WORK REQUIRED: When you reach the line containing "[Programes de la" in the entries below, start writing out each line exactly, and stop after the line containing "confirma el concert de Risler]".

[Start of section]

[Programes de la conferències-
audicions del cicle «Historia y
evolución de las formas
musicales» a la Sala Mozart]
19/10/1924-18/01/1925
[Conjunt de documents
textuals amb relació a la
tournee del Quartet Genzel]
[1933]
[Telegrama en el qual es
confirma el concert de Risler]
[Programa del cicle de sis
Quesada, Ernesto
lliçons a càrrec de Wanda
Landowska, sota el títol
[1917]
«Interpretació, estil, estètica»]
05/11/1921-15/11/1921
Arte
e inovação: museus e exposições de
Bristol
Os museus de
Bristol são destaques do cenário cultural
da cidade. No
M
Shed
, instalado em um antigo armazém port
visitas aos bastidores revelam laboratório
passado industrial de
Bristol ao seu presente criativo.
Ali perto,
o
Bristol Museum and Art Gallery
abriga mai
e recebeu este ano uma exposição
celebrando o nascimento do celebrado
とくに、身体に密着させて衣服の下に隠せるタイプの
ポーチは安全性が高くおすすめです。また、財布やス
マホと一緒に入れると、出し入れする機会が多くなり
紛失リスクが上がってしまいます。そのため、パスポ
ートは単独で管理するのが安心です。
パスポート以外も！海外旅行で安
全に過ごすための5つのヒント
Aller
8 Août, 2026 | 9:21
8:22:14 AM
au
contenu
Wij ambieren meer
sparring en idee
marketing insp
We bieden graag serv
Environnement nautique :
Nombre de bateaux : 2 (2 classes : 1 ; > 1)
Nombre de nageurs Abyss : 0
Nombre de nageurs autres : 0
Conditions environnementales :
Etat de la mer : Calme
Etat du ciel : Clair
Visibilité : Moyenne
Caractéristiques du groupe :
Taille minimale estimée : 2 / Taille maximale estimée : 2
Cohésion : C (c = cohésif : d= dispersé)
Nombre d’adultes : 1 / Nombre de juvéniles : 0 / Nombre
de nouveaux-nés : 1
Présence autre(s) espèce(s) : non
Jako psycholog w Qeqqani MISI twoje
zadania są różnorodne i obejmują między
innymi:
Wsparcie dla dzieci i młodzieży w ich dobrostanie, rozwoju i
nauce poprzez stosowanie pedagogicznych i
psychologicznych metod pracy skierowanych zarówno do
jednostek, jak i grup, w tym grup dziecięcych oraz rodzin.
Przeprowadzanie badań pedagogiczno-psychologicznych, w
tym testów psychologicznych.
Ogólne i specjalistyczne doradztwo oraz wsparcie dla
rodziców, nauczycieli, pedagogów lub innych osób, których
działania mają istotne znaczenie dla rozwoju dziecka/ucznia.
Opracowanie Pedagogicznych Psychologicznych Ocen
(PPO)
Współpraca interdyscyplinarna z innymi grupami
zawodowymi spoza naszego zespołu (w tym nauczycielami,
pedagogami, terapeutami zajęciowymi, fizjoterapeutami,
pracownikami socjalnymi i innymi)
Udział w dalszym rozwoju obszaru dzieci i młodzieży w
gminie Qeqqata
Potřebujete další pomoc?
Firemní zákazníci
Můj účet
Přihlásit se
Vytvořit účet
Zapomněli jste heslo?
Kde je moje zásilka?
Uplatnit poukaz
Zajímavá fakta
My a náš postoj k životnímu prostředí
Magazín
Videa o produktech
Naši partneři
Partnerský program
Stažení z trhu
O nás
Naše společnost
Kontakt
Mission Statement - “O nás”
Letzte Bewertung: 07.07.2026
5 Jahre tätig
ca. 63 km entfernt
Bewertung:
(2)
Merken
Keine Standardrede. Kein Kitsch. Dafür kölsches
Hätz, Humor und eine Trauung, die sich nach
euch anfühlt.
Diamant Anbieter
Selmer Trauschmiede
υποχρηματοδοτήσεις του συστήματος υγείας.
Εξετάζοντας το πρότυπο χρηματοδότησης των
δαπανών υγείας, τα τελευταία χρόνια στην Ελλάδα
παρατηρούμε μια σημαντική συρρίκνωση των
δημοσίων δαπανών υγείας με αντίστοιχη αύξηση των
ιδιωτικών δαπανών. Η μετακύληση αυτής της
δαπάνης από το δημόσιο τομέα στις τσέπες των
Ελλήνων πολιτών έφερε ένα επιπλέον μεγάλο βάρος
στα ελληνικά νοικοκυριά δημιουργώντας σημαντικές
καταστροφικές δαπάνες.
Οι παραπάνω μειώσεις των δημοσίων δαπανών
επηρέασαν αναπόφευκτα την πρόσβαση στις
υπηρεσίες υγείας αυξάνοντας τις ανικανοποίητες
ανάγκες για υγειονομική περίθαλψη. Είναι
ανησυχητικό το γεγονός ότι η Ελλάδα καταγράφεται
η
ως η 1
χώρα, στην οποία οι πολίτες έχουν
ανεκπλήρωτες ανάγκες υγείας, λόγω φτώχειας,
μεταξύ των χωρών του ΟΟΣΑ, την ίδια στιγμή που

[End of section]
[Start of section]

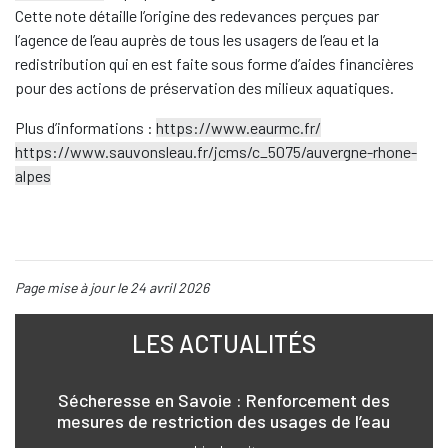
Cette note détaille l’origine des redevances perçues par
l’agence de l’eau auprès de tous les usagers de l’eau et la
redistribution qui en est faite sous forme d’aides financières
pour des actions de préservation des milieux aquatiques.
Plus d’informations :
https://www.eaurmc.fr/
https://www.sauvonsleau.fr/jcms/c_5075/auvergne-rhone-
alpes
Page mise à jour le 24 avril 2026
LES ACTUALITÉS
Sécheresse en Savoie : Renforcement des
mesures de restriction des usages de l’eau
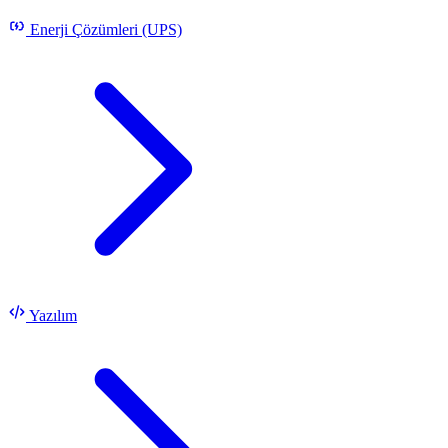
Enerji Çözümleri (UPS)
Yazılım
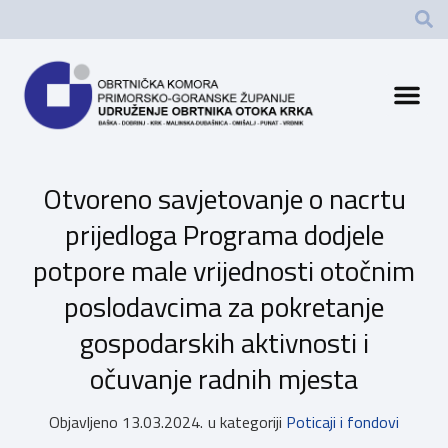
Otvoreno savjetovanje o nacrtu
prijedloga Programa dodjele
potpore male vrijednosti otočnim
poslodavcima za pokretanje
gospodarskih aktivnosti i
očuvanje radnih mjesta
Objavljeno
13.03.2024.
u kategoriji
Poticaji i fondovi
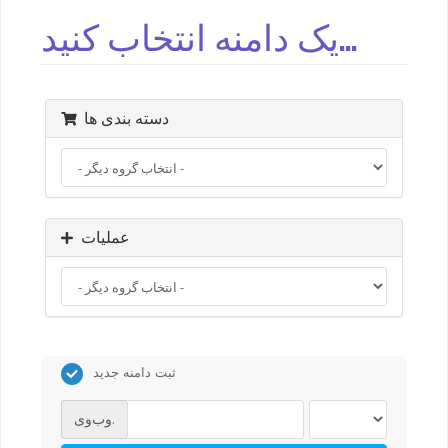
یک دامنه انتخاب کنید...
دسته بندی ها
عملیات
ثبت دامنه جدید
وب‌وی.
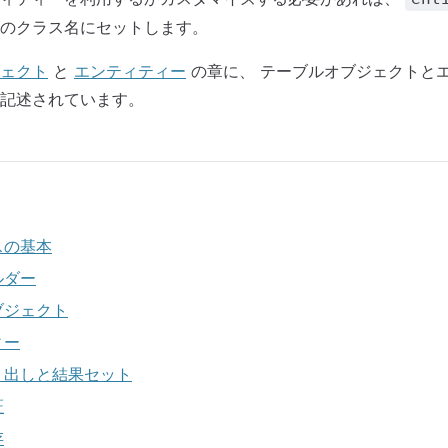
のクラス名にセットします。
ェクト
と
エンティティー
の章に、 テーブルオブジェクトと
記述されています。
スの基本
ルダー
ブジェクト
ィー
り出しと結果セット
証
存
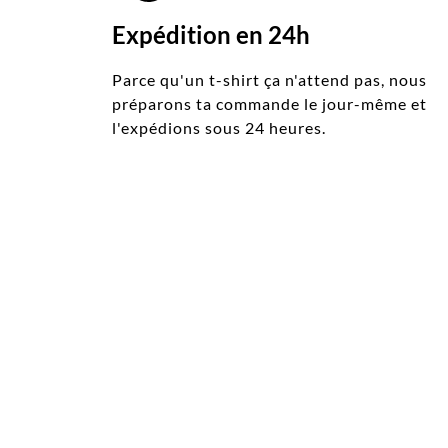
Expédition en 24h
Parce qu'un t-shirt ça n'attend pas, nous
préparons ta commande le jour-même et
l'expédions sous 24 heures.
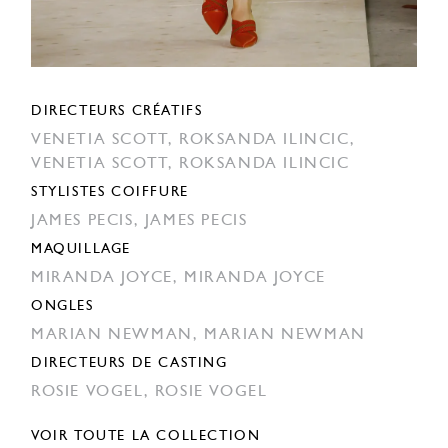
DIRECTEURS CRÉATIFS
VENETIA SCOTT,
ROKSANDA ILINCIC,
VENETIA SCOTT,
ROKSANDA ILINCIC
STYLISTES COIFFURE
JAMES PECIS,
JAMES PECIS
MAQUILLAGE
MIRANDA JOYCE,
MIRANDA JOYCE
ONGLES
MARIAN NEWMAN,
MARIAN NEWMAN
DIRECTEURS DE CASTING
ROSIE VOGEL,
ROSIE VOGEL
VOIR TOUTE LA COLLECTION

[End of section]

EXERCISE SOLUTION:
[Programes de la conferències-
audicions del cicle «Historia y
evolución de las formas
musicales» a la Sala Mozart]
19/10/1924-18/01/1925
[Conjunt de documents
textuals amb relació a la
tournee del Quartet Genzel]
[1933]
[Telegrama en el qual es
confirma el concert de Risler]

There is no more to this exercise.